İş Arıyorum
17 Ekim 2020 Cumartesi
Selamun Aleyküm. Oturabilir miyim? Diyerek üzerinde ki paltoyu çıkardı. Katlayarak yan sandalyeye koydu. Sonra sağımda güneşin vurduğu sandalyeye güneşi arkasına alarak oturdu.
Son zamanlarda sıkça gördüğüm gibi fötr şapkalı, traşlı olmasına rağmen sakallarında ki beyazları tam saklayamamış bu bey cebinden çıkardığı yakın gözlüğünün camlarını silip, ardından adının Şevket olduğunu öğrendiğim kahveciye seslendi.
–Bir çay göndersene Şevket.
Küçüklük böyle zamanlar da belli oluyor. Bu 20 milyonluk şehirde durmaksızın dönen bu ticari hayata tek katkım, bir 25 m2 lik dükkandı. Küçüktü, ama o dükkan bile bana ait değildi. Oranın bir çalışanıydım. Belli bir haftalık karşılığında. İlerleyen yaşla beraber, günden güne gözden düşen tezgahtarlığımla yük olduğumu hissettiğim bu mekan sonunda beni kapı dışarı etti.
6000 km 2 lik bu koca şehirde hayallerini, sosyal yaşantını, cinselliğini, yaşam standardını belirleyen 2 m2 lik bir tezgah edinememişseniz, kahvehaneye vuran Ocak güneşini takip ederek sürekli yer degiştiren bu kahvehane müdavimleri gibi olursunuz.
Güneş nereye siz de oraya. Hayat bu muydu?
Zühal, durumu biliyor. Bilmeyen kayın valide. 3 aylık işsizliğimi mümkün değil açıklayamam. Hem zaten evinde oturuyoruz diye bir havalarda…” yok düzenini bozmuşuz, yok yatmayı kalkmayı bilmiyormuşuz.” Kumanda hep onda. Habire Flaş TV’ de Ankara oyun havaları izliyoruz.
Emekliliğime kalmış iki sene. İş konusunda yalnız İstanbul değil, 7 milyarlık bir kitleyi de karşıma almışım. İşlerini kaparım diye mi ne, eski arkadaşlarımdan da arayan yok. En son, Tuhaf optiğe Murat’ın yanına uğramıştım. Bir çay içmiştik ayak üstü. Bir ara Murat, cam deposuna gitmişti “sen bekle gelirim” diyerek. Dükkana da müşteri mi gelmişti ne? Patronda ya anlamıyor ya da bakmak istememişti. Ben ilgileneyim dedim. Murat gelinceye kadar. Biraz fazlaca ilgilendim herhalde, kendimi patrona beğendirmeye mi çalışıyordum yoksa? Sonrasında Murat, mesafeli davranmaya başladı. Ben de utandım tabii. O yüzden cam depoları dışında kimseyle görüşmüyorum.

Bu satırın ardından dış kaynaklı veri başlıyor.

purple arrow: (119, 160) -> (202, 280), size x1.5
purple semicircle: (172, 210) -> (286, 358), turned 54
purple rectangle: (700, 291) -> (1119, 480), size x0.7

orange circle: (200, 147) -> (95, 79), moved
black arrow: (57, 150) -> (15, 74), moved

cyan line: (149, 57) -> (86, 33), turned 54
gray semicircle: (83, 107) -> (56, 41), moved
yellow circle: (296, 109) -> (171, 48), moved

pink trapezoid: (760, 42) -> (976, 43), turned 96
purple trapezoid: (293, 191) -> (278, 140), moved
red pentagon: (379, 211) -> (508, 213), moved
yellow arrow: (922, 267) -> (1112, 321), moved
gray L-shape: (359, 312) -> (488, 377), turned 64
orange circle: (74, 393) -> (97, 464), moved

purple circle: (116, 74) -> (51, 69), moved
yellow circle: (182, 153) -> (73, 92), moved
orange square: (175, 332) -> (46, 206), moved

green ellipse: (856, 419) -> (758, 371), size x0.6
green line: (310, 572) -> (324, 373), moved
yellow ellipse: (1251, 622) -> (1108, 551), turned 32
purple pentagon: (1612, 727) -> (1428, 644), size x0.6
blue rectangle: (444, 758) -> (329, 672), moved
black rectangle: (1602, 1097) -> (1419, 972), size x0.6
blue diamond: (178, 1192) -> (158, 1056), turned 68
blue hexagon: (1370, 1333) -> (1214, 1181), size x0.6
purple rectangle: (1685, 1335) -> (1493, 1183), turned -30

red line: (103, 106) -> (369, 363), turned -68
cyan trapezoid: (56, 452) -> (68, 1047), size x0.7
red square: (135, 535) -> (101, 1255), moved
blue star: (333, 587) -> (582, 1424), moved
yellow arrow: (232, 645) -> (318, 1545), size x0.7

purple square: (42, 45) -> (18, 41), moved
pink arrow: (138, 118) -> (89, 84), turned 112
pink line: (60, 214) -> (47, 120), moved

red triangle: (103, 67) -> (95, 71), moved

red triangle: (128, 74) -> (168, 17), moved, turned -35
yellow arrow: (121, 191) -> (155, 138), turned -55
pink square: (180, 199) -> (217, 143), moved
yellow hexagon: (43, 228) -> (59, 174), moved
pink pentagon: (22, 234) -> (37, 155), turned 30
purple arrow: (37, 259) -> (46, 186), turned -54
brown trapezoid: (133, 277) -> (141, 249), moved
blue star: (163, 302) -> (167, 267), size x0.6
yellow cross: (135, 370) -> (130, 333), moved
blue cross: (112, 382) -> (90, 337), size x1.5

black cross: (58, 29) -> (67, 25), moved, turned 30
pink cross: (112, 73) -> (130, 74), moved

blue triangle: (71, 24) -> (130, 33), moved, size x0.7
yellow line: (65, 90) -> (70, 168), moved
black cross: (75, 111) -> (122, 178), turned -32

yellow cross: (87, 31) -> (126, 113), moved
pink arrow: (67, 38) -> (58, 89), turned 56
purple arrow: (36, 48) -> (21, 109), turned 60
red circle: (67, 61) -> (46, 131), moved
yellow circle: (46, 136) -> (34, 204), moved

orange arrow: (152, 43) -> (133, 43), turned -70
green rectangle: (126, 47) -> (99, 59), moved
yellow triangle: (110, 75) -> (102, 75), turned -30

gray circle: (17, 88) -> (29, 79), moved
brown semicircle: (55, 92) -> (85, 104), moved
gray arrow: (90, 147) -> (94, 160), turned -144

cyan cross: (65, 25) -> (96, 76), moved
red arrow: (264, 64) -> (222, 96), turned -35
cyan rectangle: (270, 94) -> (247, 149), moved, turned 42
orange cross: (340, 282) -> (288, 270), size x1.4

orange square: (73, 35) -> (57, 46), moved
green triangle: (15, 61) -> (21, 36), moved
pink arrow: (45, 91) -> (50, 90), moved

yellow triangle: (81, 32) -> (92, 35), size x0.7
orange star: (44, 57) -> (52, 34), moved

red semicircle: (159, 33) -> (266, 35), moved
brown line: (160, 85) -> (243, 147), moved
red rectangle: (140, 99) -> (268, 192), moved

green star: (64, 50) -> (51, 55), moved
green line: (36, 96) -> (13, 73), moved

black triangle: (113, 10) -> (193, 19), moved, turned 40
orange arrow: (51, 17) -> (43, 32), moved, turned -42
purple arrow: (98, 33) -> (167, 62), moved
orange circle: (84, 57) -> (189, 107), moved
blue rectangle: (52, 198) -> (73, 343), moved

–Fevzi amca, nasıl gözlükten memnun musun? Diyen bir ses yankılandı kulağımda.
Eski buruşuk bir lacivert takım elbiseli bir adam. Diplerinde beyazlaşmalar görünen boyalı saçlı ince bıyıklı 50 lik bu adam, bir eli masa komşum Fevzi amcanın omzunda, diğeri siyah bond çantasında, gülüyor.
–Bak o gözlüklerin daha kuvvetli numaraları geldi. Bir de bunları dene diyerek içi naylon poşetlere sarılı bir sürü gözlük gösteriyor çantasını açarak.
–Bir tane yeter. Önümüzde ki ay devletten de bir tane alacağım. Zamanım dolmuş.
Bu olumsuz cevap, satıcının yüzünü buruşturup önce çevreye sonra bana yönelmesine sebep oldu.
–Sen ister misin beyim? 5 numaraya kadar hazır gözlüklerim var.
Hayır anlamında başımı salladım. Başka zaman olsa karşıma alıp saatlerce sohbet edeceğim adam, kendine ekmek çıkmayacağını anladığı benden ve kahvehane sakinlerinden arada bir geriye dönüp dönüp bakmalarıyla kapıyı açarak uzaklaştı, “Acaba ben de bu işi yapabilir miyim?” düşüncesini kafama kazıyarak. Yapamayacağımı elbette biliyorum.
Üstelik bu işe belli ki yıllarını vermiş bu satıcı bile eli boş çıktı bu mekandan. Benim hiç şansım olabilir mi?
Ben de uzun süredir elimde oynadığım boş çay bardağını masaya bırakarak metronun yolunu tutuyorum. Kafamda çantanın ebatlarını bulmaya çalışıyorum. 50 ye 40 olmalıydı.